Trump fights on
“Count all the votes. This shouldn’t be a remotely controversial proposition in a representative democracy,” said The New York Times. But in what was “one of the lowest, most disgraceful moments” of his four ignoble years in power, President Trump demanded that the counting stop. In the middle of election night last week, as his lead began to disappear, Trump asserted in a “rambling” speech that the election was being stolen, and that no more votes should be counted (except in states where he seemed to be catching up with Joe Biden). For years, the president has “fanned the flames of rage among his supporters and flooded American society with disinformation”. In his final act as president, he risks doing terrible damage to US democracy. Yet senior Republicans seem to back him up, said Julian Borger in The Guardian. The likes of Senate leader Mitch McConnell support his plan to challenge the result in the courts – though his team has presented no significant evidence, and nowhere, across America, did voting officials report any substantial voting irregularities.
“America is owed a legal examination of the election irregularities alleged by the Trump campaign,” said Miranda Devine in the New York Post. “It’s not crazy to say this.” The result of the election comes down to 130,000 votes out of more than 150 million cast – which seem to have tipped Biden into the lead in Pennsylvania, Wisconsin, Arizona, Nevada and Georgia. It is quite possible that at least some of those counts “may be wrong”; the votes at issue are largely postal ballots, which are more vulnerable to manipulation. True, said The Economist. But “to push a promising post-election lawsuit”, a candidate needs a state where he has hopes of closing a small margin to vault over the threshold of 270 electoral votes – as Al Gore tried to do in Florida in 2000. “He also needs an argument.” President Trump “lacks both”. Instead, his last-ditch effort to hold on to the White House is grounded in sheer volume: “nearly a dozen ill-conceived lawsuits in battleground states”.
“To call this an uphill battle understates the matter,” said Andrew C. McCarthy in the National Review.

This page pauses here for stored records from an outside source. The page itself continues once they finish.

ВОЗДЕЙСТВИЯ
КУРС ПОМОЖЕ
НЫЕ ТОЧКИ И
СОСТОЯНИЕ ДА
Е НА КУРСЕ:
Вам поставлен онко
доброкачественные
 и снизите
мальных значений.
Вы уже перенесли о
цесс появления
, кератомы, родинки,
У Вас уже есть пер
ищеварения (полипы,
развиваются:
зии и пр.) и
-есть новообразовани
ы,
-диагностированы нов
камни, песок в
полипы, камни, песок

Trump needs to flip Pennsylvania, where Biden leads by 47,000 votes, plus two other states. In Pennsylvania, Trump’s team claims that Republican observers weren’t allowed close enough to the count, and that this puts at least 300,000 votes in doubt. If this tenuous suit fails, it will be “time to concede”. Trump will never accept defeat, said Anne Applebaum in The Atlantic. “Ever.” This is not just a “temper tantrum”; it’s a strategy. Even if his attempt to stay in the White House is “drowned out by the reality of the vote count”, Trump will never admit the election was fair. The claim will be used “to discredit and demean Biden’s presidency”. Above all, it will be used “to prop up Trump’s own fragile ego”. Unable to cope with the loss of the presidency, he will pretend “it didn’t happen”.